─── Information
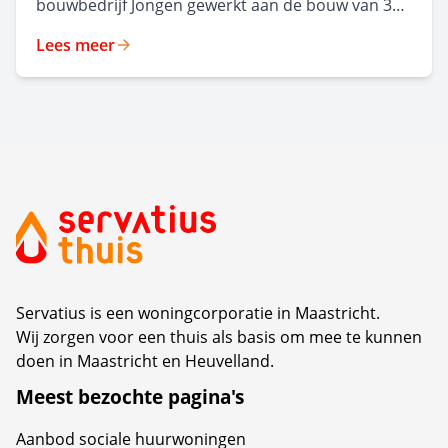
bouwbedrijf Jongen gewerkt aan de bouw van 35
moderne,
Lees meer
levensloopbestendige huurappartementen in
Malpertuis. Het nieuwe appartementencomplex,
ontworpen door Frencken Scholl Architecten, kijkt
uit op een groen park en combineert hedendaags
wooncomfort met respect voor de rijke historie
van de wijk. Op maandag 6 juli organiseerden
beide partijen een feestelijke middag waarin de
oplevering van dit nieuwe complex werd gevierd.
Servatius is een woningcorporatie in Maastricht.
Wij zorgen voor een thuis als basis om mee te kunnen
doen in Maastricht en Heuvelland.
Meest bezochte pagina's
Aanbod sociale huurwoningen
──────
─── Information
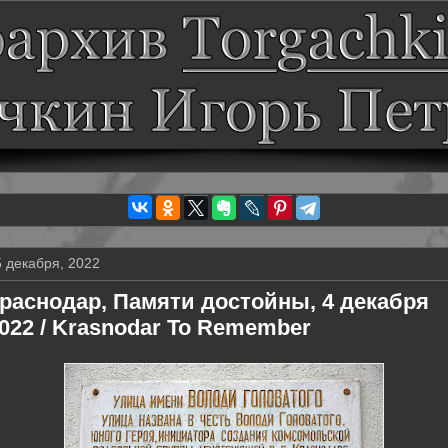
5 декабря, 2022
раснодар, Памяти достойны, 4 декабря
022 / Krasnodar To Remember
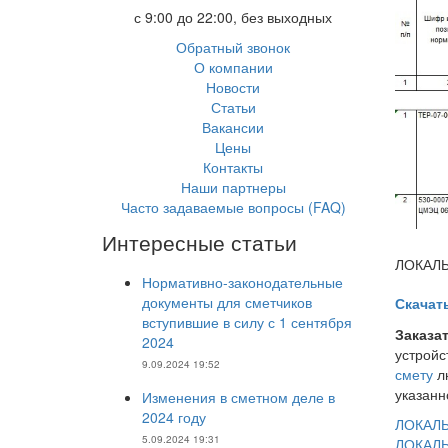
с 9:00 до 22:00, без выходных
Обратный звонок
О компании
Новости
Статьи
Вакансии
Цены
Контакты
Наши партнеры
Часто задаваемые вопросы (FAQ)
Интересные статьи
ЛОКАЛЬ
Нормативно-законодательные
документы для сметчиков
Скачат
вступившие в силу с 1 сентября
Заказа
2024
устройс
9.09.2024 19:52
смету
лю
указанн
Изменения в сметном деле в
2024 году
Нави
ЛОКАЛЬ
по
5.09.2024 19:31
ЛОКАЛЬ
──────
▶ **What is being asked**
Each line of the records above that includes the string "Maastricht" should be counted. Report the total alone.

▶ **Expected answer**
2